There is currently a competition among a strange strain of humans who dispense insult as salt to elders. Their beaks have no break; their woodpecker attacks every wood that won’t cook for their lord. You all know their victims, I won’t name them here. I excuse the non-Yoruba among the insolent; it is possible that elders are nudged with kicks in their own clime. But where I belong, the grey-haired is egg; he is held with care and reverence. His glare is not ours to reply. If an elder is decidedly bad, an older elder handles his case. The head of the young is too fragile to butt the bad of the elderly. I read the attackers daily; they churn out words heavier than their mouths. They abuse Yoruba elders, yet they claim to be champions of the Yoruba cause in 2023 Nigeria. Some of them are journalists, others social commentators. I read them and shiver. Should a man, because of an ambition that is not his, turn himself to a community dog, eat every poo and bark at whoever he is fed to attack? Read the Beier story above again. Stamping on the toes of elders is weightier than blinding the eyes of the earth. The warrior’s horse falls in battle because it does not know how to say no to every spur.  May my mouth not ruin my head like Ìwòfà Àlàbá who ran his tongue loosely on everything about everything.

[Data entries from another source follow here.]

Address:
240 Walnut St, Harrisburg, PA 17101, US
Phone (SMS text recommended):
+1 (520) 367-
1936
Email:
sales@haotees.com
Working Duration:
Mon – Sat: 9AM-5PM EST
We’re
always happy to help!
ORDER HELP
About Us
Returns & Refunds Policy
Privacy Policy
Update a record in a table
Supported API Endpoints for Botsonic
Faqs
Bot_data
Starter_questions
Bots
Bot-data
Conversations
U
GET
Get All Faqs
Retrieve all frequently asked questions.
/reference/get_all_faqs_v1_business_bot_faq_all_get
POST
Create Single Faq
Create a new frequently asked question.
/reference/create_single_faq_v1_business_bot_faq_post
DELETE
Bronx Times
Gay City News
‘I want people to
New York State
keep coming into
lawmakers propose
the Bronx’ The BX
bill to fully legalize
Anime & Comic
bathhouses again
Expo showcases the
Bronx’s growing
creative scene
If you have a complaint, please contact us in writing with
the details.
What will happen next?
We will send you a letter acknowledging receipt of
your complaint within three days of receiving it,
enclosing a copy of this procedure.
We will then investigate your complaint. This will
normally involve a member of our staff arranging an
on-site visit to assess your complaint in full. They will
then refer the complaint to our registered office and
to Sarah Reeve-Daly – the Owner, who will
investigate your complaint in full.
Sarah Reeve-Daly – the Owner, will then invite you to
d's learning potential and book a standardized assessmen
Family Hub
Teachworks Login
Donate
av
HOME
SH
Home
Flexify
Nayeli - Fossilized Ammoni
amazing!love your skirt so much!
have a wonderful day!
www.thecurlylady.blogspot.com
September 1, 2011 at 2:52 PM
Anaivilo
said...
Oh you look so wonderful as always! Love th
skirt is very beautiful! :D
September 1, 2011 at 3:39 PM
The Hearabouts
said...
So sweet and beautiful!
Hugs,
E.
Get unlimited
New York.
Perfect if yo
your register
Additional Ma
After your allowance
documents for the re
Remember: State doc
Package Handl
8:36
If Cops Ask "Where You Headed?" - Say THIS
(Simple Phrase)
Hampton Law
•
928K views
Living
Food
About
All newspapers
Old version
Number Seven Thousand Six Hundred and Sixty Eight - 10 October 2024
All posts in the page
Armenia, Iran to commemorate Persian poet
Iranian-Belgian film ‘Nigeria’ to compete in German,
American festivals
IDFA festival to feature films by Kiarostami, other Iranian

We cannot, because of an election, lose our beautiful teeth and the laughter we inherited with them. The foundation of Ile Ife was built on the hardcore wisdom of the old and the nimble intelligence of the young. You remember Fela’s Àlùjanjankíjan? Because the world thinks it is wiser than its past, it says all mothers of the land are evil because they do not sing the song of the moment. They must die – and they, all of them, except one – are actually put to death by their own children. Of all the rascally young, only Dog has the wisdom of hiding his own mother in heaven. And it is from the heights of that youngster’s insight that the world is saved from the perils of a devastating famine. And that situation is coming now that senicide has become the pastime of the ambitious. Who will clothe the Yoruba when the Nigerian harmattan lands with its coldblooded dryness? Lanrewaju Adepoju of ewì fame asked that question 36 years ago in his record ‘Iku Awolowo.’ A scramble for duvet may happen very soon.